Cesare Pavese a dit : «On ne se souvient pas des jours, on se souvient des instants». On se rappelle que ce mois de Décembre 2016 est marqué par l’émergence de la peste qui tue depuis le 15 Novembre 2016 à Inosy – une nouvelle commune sur la côte Sud-Est de Madagascar qui ne figure pas encore sur les cartes nouvellement achetées à la FTM. Cette commune, sans Centre de Santé de Base, sans réseau téléphonique, loin du réseau routier, et encore moins d’héli­coptères est dans le district de Befotaka.
En attendant les données mises à jour qui seront collectées par l’équipe mixte de l’Institut Pasteur de Madagascar et du Ministère de la santé publique déployée sur place, on ne peut que constater un pouls paradoxal (pulsus paradoxus) et on perd son latin. Des rumeurs évoquent 60 cas de décès. Le député de Madagascar élu à Befotaka (pro-pouvoir) parle de 31 cas décès.
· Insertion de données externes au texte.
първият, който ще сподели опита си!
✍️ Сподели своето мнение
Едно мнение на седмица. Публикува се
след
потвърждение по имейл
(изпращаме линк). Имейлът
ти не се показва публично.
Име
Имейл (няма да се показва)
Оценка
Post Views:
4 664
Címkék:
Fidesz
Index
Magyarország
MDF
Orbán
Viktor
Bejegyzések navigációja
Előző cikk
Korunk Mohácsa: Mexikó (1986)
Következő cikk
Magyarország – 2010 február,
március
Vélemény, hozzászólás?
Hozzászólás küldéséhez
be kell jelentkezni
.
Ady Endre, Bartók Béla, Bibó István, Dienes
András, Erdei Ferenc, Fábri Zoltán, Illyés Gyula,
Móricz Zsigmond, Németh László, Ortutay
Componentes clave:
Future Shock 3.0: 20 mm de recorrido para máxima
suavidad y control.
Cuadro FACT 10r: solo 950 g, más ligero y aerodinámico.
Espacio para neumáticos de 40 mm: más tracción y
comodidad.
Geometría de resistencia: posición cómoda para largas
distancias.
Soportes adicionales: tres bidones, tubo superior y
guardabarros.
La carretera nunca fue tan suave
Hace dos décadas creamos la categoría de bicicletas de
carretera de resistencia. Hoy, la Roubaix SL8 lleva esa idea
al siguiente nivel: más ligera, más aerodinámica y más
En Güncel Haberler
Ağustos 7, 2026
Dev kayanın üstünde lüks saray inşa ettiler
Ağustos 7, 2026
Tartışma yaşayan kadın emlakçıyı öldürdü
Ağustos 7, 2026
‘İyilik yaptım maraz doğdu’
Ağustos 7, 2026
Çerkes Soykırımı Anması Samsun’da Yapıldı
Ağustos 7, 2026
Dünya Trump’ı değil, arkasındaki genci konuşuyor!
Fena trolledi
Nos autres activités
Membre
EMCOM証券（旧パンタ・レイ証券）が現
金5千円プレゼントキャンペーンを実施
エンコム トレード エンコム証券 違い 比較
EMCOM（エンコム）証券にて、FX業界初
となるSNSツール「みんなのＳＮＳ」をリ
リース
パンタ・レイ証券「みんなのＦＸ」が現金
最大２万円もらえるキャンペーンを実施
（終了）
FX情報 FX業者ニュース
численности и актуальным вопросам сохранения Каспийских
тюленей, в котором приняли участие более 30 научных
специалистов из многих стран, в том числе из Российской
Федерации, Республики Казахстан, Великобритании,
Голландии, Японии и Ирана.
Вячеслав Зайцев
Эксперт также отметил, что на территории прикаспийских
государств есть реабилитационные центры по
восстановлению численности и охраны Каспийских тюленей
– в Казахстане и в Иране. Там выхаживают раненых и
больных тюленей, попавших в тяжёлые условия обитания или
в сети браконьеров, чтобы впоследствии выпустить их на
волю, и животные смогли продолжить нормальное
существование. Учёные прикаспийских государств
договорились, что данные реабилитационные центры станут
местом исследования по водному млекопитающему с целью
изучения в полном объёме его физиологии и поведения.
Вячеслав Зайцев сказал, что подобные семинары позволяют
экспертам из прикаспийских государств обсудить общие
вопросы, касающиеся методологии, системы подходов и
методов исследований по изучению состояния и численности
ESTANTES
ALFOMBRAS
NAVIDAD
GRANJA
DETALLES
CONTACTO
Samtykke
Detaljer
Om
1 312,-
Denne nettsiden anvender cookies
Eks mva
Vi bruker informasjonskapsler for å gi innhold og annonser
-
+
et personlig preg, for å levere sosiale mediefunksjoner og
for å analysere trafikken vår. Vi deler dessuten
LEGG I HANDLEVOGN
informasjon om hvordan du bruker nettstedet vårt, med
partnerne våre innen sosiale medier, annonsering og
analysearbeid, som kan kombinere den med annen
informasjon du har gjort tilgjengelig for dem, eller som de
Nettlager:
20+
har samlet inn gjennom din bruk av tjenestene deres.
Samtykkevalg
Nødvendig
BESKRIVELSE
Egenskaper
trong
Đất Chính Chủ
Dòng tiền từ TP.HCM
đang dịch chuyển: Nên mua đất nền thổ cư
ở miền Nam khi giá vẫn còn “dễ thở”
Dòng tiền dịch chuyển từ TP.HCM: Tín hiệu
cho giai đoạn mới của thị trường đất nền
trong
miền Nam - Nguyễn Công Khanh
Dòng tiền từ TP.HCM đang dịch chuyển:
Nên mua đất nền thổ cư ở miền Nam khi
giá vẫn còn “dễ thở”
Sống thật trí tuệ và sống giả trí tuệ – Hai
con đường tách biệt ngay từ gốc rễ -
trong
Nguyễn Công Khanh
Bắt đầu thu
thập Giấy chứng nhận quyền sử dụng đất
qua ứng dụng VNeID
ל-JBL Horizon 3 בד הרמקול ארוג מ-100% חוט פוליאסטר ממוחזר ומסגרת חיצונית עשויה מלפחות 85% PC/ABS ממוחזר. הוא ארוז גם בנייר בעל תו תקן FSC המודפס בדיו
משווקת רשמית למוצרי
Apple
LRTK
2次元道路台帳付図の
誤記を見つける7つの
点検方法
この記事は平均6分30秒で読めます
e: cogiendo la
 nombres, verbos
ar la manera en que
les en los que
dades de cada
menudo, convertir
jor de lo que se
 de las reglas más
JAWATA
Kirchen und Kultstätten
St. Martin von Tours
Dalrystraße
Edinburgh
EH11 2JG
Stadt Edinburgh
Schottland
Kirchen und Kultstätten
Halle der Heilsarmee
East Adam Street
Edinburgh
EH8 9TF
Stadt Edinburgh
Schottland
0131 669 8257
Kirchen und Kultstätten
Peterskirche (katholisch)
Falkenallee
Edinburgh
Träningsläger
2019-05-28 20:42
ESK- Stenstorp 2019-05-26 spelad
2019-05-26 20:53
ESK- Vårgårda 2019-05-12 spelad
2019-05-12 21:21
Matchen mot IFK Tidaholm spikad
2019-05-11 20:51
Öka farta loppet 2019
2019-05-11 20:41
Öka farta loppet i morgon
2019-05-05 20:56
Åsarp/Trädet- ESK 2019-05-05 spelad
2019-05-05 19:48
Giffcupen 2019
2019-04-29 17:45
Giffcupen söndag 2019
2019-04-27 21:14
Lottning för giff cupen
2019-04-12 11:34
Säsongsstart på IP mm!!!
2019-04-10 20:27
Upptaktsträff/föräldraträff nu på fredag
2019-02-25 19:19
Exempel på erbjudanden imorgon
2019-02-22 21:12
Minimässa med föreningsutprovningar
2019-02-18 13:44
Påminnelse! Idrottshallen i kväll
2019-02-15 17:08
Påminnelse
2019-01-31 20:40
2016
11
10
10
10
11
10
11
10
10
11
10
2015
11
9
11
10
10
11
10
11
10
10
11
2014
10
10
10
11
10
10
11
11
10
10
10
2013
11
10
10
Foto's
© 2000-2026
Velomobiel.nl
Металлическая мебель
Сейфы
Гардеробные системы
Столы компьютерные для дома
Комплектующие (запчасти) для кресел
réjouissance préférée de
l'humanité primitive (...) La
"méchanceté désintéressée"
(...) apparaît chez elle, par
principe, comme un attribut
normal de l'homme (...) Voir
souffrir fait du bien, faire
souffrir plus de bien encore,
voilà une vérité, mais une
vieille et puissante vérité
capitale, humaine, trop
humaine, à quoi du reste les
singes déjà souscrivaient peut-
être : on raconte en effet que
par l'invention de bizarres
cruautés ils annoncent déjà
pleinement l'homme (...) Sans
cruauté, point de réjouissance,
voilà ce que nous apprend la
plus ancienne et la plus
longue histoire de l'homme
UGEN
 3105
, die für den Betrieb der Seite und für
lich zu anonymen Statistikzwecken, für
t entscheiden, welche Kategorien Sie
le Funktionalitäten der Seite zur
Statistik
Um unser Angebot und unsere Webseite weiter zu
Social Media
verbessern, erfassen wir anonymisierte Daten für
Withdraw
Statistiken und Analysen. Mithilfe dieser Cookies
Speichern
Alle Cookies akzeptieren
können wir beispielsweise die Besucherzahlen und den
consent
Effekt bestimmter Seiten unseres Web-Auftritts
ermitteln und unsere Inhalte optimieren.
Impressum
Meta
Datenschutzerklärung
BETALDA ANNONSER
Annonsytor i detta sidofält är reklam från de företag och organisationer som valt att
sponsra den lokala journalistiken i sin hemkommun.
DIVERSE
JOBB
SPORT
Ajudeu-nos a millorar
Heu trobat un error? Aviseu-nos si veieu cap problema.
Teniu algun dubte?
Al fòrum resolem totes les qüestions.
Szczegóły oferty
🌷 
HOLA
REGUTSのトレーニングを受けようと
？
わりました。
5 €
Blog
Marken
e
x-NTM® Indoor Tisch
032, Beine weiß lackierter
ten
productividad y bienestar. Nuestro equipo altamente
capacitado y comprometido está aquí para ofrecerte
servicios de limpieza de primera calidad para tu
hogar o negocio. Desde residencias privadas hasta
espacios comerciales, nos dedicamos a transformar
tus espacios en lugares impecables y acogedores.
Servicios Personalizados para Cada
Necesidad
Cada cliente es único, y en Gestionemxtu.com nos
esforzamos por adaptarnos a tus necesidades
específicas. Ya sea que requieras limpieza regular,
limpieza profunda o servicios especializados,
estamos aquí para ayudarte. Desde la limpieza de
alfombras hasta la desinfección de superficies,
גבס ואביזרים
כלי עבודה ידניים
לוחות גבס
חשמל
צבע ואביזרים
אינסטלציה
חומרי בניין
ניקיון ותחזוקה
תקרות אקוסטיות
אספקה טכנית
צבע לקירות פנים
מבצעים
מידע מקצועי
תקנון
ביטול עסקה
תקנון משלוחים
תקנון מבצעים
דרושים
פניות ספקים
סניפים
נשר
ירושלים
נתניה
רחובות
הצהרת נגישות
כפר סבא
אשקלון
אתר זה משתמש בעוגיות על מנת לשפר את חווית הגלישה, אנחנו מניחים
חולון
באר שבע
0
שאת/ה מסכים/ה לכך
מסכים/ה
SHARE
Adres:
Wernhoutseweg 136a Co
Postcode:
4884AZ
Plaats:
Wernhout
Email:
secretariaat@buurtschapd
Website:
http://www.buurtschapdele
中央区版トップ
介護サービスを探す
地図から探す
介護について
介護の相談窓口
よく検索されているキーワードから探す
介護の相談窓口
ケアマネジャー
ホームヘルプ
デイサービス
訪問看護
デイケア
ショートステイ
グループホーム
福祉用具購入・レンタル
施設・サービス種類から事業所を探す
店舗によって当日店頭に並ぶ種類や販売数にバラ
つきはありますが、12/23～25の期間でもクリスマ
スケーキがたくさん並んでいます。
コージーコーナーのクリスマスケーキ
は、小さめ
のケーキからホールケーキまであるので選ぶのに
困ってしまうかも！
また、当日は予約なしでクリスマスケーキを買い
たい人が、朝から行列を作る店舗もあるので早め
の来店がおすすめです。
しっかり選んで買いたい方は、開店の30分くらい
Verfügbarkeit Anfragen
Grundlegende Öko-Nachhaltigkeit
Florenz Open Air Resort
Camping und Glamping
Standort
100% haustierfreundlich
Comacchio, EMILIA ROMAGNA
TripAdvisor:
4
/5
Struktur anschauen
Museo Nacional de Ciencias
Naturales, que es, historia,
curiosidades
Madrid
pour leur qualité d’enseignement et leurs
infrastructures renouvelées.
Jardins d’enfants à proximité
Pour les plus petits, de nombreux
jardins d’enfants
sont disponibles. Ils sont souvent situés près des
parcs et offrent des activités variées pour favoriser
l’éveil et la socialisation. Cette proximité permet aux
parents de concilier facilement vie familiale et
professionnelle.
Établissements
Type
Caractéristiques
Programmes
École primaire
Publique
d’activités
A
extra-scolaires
Le ministre de la santé publique mentionne 6 cas de décès devant le sénat (et il embrouille les cartésiens car il slalome entre cas suspects et cas avérés de peste dans ses communications). Le 7 Décembre, en présence des journalistes nationaux et étrangers, son directeur de cabinet mentionne 4 cas de décès et deux cas confirmés par le test rapide à l’issue de la première journée d’investigation à Inosy. Le directeur de la veille sanitaire et de la surveillance épidémiologique clame haut et fort que depuis le début de la saison de peste (Août 2016), 51 cas confirmés sont recensés et aucun cas de décès. Son zéro cas de décès est difficile à croire sachant que le système de santé à Madagascar est souvent dépassé par la survenue de la peste et intervient habituellement en pompier après des déclarations de cas de décès associés à cette maladie. Responsabilité oblige, ce directeur devrait au moins accorder son violon à celui de son Ministre, faire un démenti de ses propos.
Durant la conférence de presse à Ambo­hidahy, des experts murmuraient qu’il pourrait y avoir des tests de diagnostics faux négatifs enregistrés à Befotaka suite à des prélèvements mal faits; et que les premiers cas de peste d’Inosy serait contractés dans une commune d’Iakora lors d’une veillée meurtrière.
Comme on ne saura jamais le nombre de femmes qui meurent suite à un accouchement, ni le nombre d’enfants malgaches vaccinés correctement contre la poliomyélite, ni le nombre d’enfants autistes, on ne saura peut-être jamais le nombre exact de cas de décès dans cette épidémie. Sauf si la délégation  spéciale héliportée dirigée par Monsieur le Ministre se rendant à Beforona puisse avoir la conscience aussi ouverte que les yeux. Pulsus paradoxus évocateur du système de santé malade à Madagascar contrairement aux déclarations fantaisistes faites lors de la Revue de la santé, grand staff à Antsiranana du 28 au 30 Novembre. Saluons le courage exemplaire et l’abnégation des femmes et hommes, professionnels de santé, qui assurent la riposte contre cette épidémie de peste ô ! combien préoccupante.
En somme, revenons à la case départ : savoir compter. Car vraisemblablement, nos experts et nos responsables étatiques ont du mal en mathématiques basiques comme dénombrer jusqu’à cent. Un mort est un mort et l’honnêteté intellectuelle dans ces cas de peste doit prévaloir plus que les calculs…politiques.